One of the biggest questions facing Intel as we move into 2021 is the degree to which the company will rely on third-party foundries for its leading-edge products. Over the past year or so, Intel has announced that it would tap foundry partners for a wider range of products, but left open which companies had won which business.
According to Reuters, Intel intends to manufacture DG2 — its upcoming consumer graphics card — at TSMC, on an enhanced 7nm node that hasn’t even been named yet. TSMC has sold 7nm in three flavors — N7, N7P, and N7+. N7P was the original N7 node with additional performance enhancements, while N7+ introduced EUV lithography. The introduction of EUV was a major step all on its own. TSMC may have built a new 7nm node for its own purposes; the company occasionally introduces new variants of mature nodes. 7nm is still close enough to the leading edge to plausibly be refined in some fashion.
Alternately, Intel might have paid TSMC to implement a specific version of the node that suits its own goals. Reuters claims the node will be more advanced than Samsung’s 8N, which Nvidia tapped for Ampere.
Intel CEO Bob Swan gave interviews ahead of CES 2021, in which he appears to be charting a middle ground between Intel yanking all of its current third-party semiconductor manufacturing back into its own fabs and going purely fabless. According to Swan, Intel’s goal is to maintain maximum flexibility in its approaches:
[W]e may outsource more; it means we may use more available third-party IP, it means we may make stuff for others, not just, i.e., be a foundry ourselves. And is there a scenario where we could be using somebody else’s process technology in our fabs? That’s possible. The key is, as the industry evolves, how do we leverage the innovation? Not just within our four walls, but the innovation happening in the industry as a whole, and be very flexible and adaptable to take advantage of those [innovations] along the way.
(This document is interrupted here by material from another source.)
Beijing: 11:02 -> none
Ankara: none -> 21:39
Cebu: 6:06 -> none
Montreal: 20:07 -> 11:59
These comments aren’t too different from what Swan has said in the past, and they imply that Intel will announce a mixed strategy in which it retains its own foundries, but clarifies which products will be built at other companies on January 21. It doesn’t really matter if Intel builds DG2 at TSMC, just like it doesn’t really matter that Mobileye continues to use TSMC for its own products. When people think about Intel, they don’t think about GPUs or automotive computing. What’s really going to drive headlines and opinions about whatever strategy Intel announces on January 21 isn’t where the company builds its GPUs, IoT, automotive, or storage products. The perceived impact will turn on where future CPUs will be built and what foundry customers (if any) win which products.
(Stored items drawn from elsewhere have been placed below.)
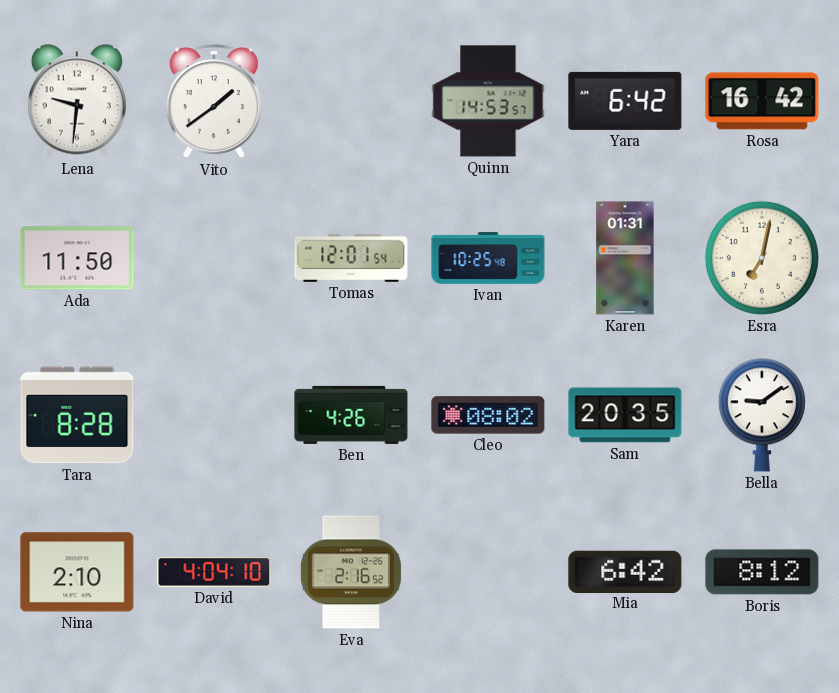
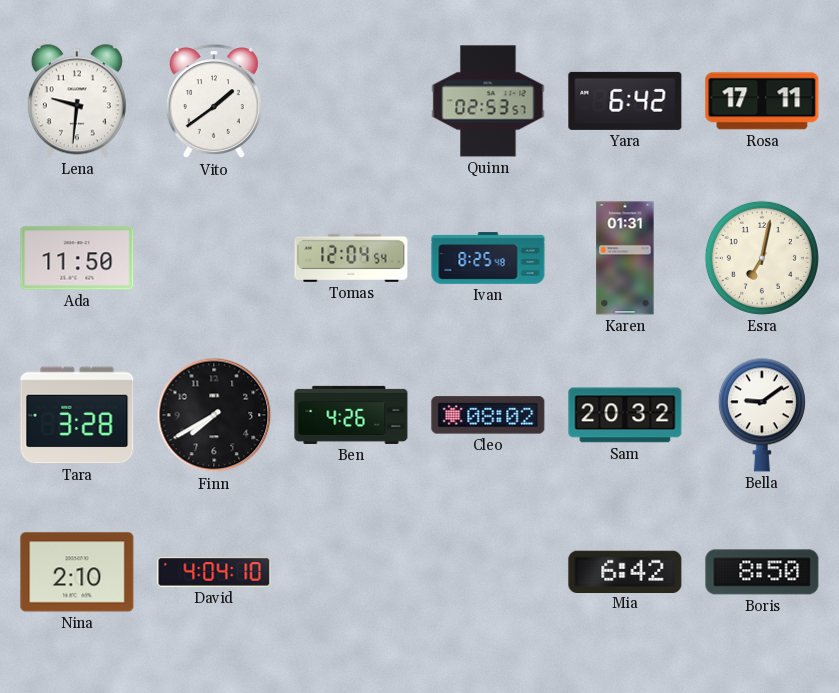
Quinn: 14:53 -> 02:53
Rosa: 16:42 -> 17:11
Tomas: 12:01 -> 12:04
Ivan: 10:25 -> 8:25
Tara: 8:28 -> 3:28
Finn: none -> 7:40
Sam: 20:35 -> 20:32
Eva: 2:16 -> none
Boris: 8:12 -> 8:50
According to 2020 data from IC Insights, TSMC was the second-largest foundry, with the equivalent of 2.5 million 200mm-equivalent wafer starts per month. Intel was measured at 817K wafer starts per month. While this leaves TSMC obviously dwarfing Intel, not all of TSMC’s foundries are even capable of building the kind of hardware Intel needs. Any attempt by Intel to shift its business to TSMC wholesale would also require a dramatic capacity expansion on TSMC’s part.
Look for more details on Intel’s future chip strategy to arrive on January 21.